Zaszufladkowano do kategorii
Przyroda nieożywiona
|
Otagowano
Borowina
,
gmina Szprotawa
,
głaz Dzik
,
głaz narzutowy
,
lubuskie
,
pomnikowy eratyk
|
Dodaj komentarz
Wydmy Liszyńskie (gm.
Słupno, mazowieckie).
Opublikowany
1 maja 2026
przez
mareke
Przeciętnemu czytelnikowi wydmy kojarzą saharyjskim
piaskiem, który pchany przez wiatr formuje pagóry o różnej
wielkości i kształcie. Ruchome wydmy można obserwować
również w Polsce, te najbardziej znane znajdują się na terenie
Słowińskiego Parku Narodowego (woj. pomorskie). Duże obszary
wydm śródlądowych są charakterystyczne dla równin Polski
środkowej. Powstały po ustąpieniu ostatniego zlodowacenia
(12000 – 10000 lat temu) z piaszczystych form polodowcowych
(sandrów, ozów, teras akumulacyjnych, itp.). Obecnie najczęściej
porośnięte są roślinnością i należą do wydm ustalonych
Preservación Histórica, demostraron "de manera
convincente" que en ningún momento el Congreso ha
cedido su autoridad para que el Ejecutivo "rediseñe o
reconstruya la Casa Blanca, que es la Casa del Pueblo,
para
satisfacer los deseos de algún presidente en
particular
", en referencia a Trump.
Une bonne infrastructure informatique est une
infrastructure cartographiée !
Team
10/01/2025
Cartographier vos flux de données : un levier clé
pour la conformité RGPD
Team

════

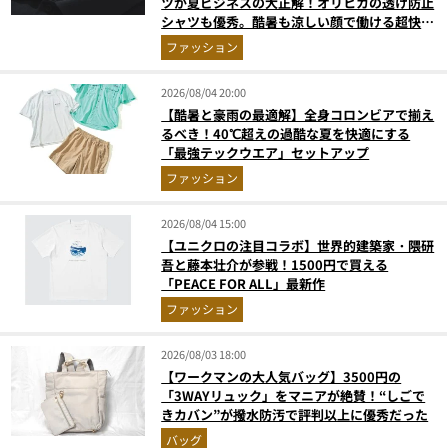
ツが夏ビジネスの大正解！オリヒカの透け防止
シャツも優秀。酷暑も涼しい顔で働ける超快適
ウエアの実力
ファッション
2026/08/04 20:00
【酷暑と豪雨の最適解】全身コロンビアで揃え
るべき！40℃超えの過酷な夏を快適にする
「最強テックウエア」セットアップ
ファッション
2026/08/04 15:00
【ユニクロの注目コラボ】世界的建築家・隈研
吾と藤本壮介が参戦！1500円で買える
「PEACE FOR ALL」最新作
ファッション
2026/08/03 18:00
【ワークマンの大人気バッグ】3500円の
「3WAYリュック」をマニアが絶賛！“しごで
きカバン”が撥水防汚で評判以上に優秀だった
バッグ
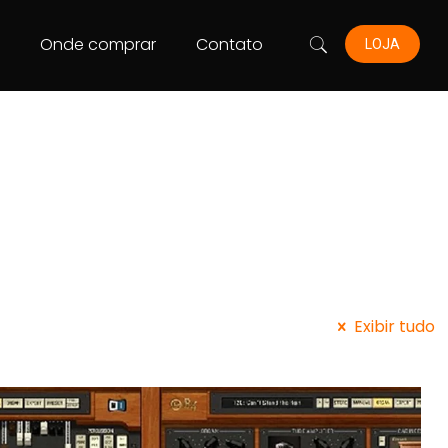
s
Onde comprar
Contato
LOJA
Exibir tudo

════

### What you need to do
Your task is to copy each line of the entries that includes the word "infrastructure".

### Solution for this problem
Une bonne infrastructure informatique est une
infrastructure cartographiée !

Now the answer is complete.